However, in this case for once his day wasn't halfway down the pan already at halfway past two in the afternoon on account of the ever-inventive moral morasses into which his parishioners were continually (as well as willingly, adventurously, and he suspected altogether on-purposely) flinging themselves. It wasn't because divorces were up, or because attendance was down, nor even because in either instance ever-growing hordes of queers clamoured at his office door daily, demanding to be allowed to openly engage in both.
That it was happening on the premises of the already crumbling austere dreck he’d been sworn to oversee - which overseers' duties had once involved keeping anything like queers well away, at least until it was time for choir practice - today bothered him not one whit, and anyway even on a bad day would have bothered him far less than the fact that he was being encouraged to condone it all with a sincere smile and open arms - and it wasn't even that development peeving him today. Not was it in consideration of the cuddly-wuddly new pro-diversity Anglicanism which had appeared seemingly overnight - replacing the one that once condoned cardigans rather than condoms to protect people from the ravages of sex, and compelled its prelates and laymen alike to encourage the utmost conformity with a menacingly arched eyebrow and that variety of supercilious classism which thrives best in a bloodless rut of bake sales, garden fetes, and strawberry teas.
It wasn't even because the world he’d once known - the selfsame world he’d been repeatedly assured as a boy would last forever - had gone up the spout seemingly all of a sudden and forgotten to take him with it, leaving him stranded here with the flotsam - or was he jetsam? - as if by some great cosmic hosepipe ban. No, for the first time in a long time it wasn't any part of his vocation giving his cassock a discomfiting twist, but rather his avocation...

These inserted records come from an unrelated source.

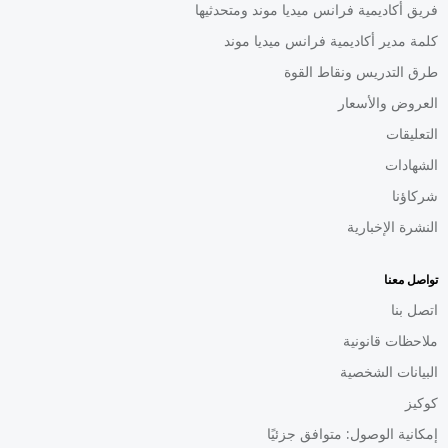
فريق أكاديمية فرانس ميديا موند ومتحدثيها
كلمة مدير أكاديمية فرانس ميديا موند
طرق التدريس ونقاط القوة
العروض والأسعار
التعليقات
الشهادات
شركاؤنا
النشرة الإخبارية
تواصل معنا
اتصل بنا
ملاحظات قانونية
البيانات الشخصية
كوكيز
إمكانية الوصول: متوافق جزئيًا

You see, owing to a flare-up of the gout he’d suffered during his lunch he'd not only failed to appreciate a rather fine toad-in-the-hole - made with fried bread and chased with a rather finer half pint of port - he'd shot seven over par and in doing so lost fifty quid to Rabbi Cohen on the back nine of the Barington Country Club.
Yet only a quarter of a century earlier such a thing would have been impossible; not because the Bishop had been a better golfer then, but because the Rabbi wouldn’t have been allowed on the property to play, thanks to the abundance of Christian sentiment then afoot in the country (and especially in its clubhouses) towards those Hebraically inclined, melanin-gifted, light in the loafers, or otherwise disquieting enough to the Establishment (of which he was a proud and dutiful member) to be discouraged from participating in society in the strongest possible terms.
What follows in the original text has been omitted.